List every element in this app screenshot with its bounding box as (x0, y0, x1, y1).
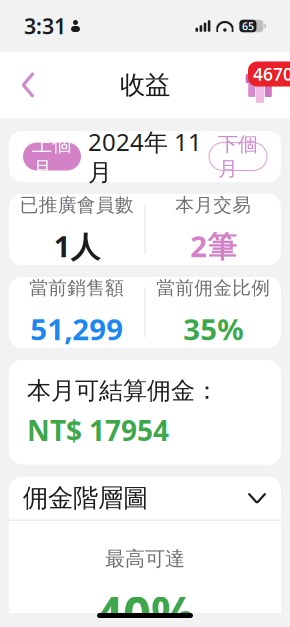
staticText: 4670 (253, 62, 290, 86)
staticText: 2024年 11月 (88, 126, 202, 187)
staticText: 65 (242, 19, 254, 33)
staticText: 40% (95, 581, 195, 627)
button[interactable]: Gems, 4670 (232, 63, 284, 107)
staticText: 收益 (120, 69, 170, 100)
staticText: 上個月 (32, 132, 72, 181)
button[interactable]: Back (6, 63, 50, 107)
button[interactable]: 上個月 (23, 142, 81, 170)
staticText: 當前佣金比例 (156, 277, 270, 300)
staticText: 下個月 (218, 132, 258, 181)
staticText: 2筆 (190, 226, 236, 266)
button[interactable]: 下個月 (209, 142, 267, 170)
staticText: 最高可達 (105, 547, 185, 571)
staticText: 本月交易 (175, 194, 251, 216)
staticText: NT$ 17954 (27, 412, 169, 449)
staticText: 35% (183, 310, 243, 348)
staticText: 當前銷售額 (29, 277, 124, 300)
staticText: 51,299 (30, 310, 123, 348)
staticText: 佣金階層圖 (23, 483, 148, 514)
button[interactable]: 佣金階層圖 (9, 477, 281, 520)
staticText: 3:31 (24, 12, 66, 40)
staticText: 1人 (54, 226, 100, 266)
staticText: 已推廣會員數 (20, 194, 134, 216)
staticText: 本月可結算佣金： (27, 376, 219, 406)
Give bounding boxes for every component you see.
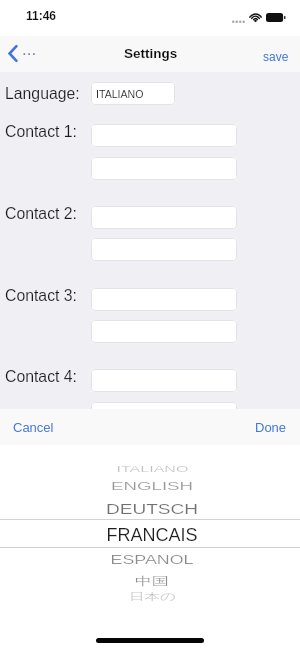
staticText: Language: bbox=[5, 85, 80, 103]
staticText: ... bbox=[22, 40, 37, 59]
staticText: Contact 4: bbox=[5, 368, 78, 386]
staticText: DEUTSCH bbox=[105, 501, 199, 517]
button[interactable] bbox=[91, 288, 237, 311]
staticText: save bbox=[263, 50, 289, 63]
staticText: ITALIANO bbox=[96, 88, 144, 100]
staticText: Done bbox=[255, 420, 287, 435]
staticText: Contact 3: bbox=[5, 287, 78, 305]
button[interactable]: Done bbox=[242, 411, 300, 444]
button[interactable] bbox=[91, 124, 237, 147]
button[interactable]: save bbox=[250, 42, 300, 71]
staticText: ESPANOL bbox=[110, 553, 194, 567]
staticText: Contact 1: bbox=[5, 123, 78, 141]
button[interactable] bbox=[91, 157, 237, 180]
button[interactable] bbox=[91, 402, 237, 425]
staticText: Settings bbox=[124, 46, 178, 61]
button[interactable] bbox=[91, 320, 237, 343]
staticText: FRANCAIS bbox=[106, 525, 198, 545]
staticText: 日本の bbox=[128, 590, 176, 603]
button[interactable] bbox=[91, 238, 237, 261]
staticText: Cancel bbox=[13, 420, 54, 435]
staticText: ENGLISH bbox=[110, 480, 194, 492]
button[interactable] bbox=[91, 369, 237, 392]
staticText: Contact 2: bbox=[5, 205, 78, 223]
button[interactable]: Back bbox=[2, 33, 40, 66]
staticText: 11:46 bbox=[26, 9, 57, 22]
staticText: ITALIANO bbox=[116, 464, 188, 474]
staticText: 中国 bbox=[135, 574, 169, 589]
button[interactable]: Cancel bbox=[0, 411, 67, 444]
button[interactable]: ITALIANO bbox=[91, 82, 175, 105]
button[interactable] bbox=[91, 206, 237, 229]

....................

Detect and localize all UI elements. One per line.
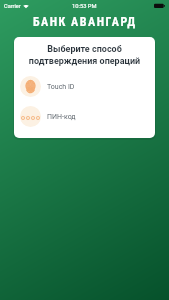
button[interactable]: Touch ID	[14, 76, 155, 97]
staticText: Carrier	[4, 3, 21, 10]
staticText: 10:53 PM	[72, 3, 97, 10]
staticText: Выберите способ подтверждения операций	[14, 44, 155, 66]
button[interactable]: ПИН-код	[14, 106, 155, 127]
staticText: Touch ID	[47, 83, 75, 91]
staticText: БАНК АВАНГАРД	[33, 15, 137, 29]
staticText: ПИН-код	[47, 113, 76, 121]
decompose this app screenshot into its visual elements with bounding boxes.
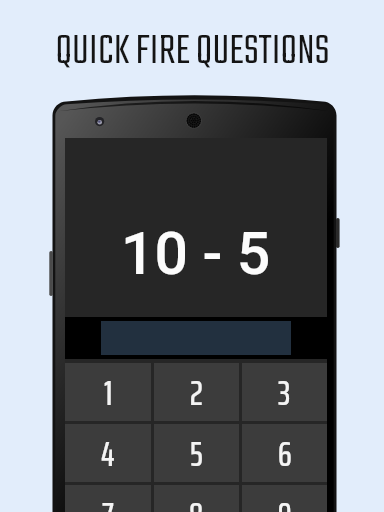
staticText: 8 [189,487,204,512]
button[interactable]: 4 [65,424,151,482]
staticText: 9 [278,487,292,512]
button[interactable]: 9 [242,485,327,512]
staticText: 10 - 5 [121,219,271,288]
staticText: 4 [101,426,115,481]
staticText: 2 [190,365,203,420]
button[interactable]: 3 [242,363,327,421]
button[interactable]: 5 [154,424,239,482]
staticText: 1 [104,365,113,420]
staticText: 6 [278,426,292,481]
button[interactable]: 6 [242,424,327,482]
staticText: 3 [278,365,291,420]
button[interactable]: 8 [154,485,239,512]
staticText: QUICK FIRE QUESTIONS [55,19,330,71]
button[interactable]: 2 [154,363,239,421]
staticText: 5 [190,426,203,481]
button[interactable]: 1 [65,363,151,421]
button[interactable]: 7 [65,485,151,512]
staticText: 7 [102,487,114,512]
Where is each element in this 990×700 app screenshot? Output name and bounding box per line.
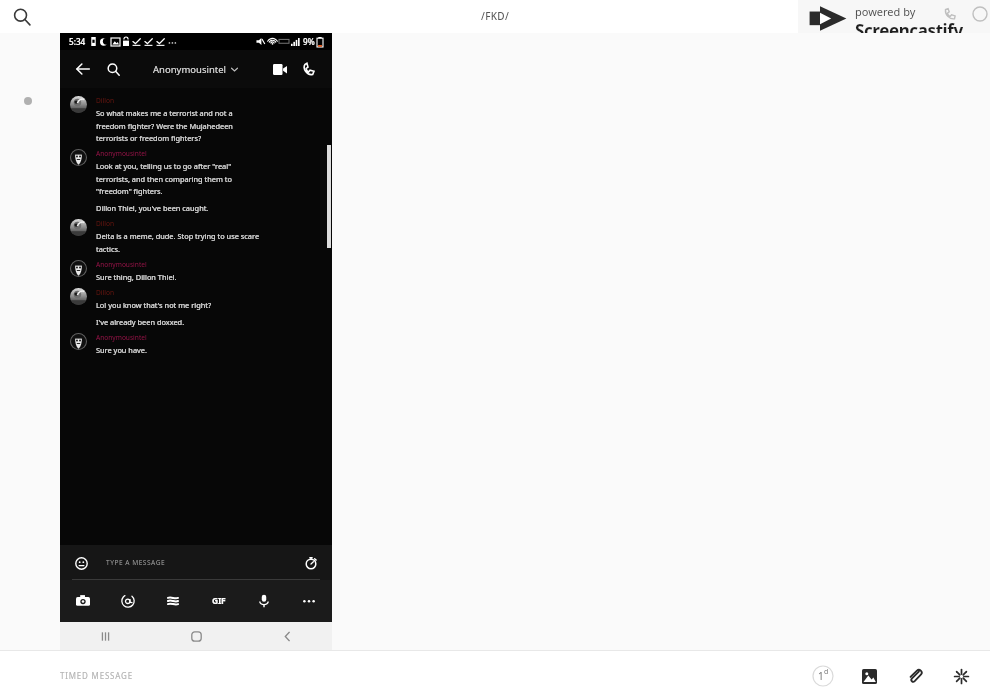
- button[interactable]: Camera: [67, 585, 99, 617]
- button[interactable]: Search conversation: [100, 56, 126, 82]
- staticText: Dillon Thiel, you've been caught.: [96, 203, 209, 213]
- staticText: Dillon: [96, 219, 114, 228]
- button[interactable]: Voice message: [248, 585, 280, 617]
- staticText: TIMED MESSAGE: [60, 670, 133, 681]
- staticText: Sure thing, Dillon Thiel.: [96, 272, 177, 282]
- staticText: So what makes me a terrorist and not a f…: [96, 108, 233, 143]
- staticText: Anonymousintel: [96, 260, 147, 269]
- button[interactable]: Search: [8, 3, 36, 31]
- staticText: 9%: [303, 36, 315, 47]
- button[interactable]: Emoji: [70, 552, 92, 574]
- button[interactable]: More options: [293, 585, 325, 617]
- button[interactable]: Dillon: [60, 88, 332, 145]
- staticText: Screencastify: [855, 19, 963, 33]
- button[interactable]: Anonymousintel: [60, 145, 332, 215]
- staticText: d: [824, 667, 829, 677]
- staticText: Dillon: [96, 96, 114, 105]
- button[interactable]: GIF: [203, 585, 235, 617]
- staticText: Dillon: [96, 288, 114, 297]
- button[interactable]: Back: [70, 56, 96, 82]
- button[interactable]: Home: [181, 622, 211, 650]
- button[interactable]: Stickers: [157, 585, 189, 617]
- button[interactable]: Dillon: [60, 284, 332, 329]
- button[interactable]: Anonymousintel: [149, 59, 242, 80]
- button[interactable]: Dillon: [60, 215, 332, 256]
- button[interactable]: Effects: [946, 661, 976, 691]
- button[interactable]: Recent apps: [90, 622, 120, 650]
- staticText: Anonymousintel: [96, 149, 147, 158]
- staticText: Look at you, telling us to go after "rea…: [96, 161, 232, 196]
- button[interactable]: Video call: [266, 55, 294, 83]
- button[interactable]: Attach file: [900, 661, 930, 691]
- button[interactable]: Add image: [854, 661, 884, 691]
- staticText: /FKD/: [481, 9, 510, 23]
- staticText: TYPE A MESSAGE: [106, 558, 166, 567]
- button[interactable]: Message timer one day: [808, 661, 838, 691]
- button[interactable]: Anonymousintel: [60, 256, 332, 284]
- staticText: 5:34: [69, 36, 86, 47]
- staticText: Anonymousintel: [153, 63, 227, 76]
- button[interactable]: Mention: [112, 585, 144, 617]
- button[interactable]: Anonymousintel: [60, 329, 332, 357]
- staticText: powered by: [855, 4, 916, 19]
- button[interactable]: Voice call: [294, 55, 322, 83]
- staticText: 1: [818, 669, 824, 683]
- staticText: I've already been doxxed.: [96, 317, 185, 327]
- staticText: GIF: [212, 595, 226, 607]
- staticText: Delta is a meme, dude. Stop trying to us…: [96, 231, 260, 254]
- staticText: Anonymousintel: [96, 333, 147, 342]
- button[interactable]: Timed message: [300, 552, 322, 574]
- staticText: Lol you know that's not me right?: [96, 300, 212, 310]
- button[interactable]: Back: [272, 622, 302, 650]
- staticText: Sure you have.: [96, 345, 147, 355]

....................

• EXERCISE PROMPT: Only the number is wanted: how many lines of the data contain the word "ITALIANO"?

• ANSWER TO THIS EXERCISE: 3